Saved entries
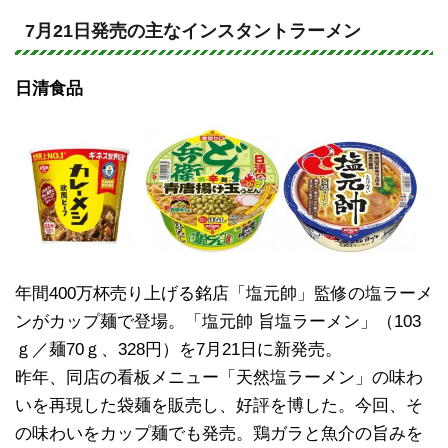
n
a
e
c
7月21日発売の主なインスタントラーメン
e
日清食品
b
o
o
k
年間400万杯売り上げる銘店「塩元帥」監修の塩ラーメ
ンがカップ麺で登場。「塩元帥 旨塩ラーメン」（103
ｇ／麺70ｇ、328円）を7月21日に新発売。
昨年、同店の看板メニュー「天然塩ラーメン」の味わ
いを再現した袋麺を販売し、好評を博した。今回、そ
の味わいをカップ麺でも発売。鶏ガラと魚介の旨みを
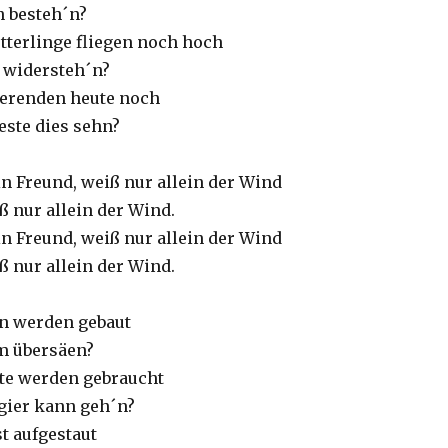
n besteh´n?
tterlinge fliegen noch hoch
t widersteh´n?
verenden heute noch
este dies sehn?
n Freund, weiß nur allein der Wind
ß nur allein der Wind.
n Freund, weiß nur allein der Wind
ß nur allein der Wind.
en werden gebaut
m übersäen?
ste werden gebraucht
tgier kann geh´n?
st aufgestaut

§ Try it: Exclude all images, then retype the records above without alteration.

§ Written reply:
n
a
e
c
7月21日発売の主なインスタントラーメン
e
日清食品
b
o
o
k
年間400万杯売り上げる銘店「塩元帥」監修の塩ラーメ
ンがカップ麺で登場。「塩元帥 旨塩ラーメン」（103
ｇ／麺70ｇ、328円）を7月21日に新発売。
昨年、同店の看板メニュー「天然塩ラーメン」の味わ
いを再現した袋麺を販売し、好評を博した。今回、そ
の味わいをカップ麺でも発売。鶏ガラと魚介の旨みを
n besteh´n?
tterlinge fliegen noch hoch
t widersteh´n?
verenden heute noch
este dies sehn?
n Freund, weiß nur allein der Wind
ß nur allein der Wind.
n Freund, weiß nur allein der Wind
ß nur allein der Wind.
en werden gebaut
m übersäen?
ste werden gebraucht
tgier kann geh´n?
st aufgestaut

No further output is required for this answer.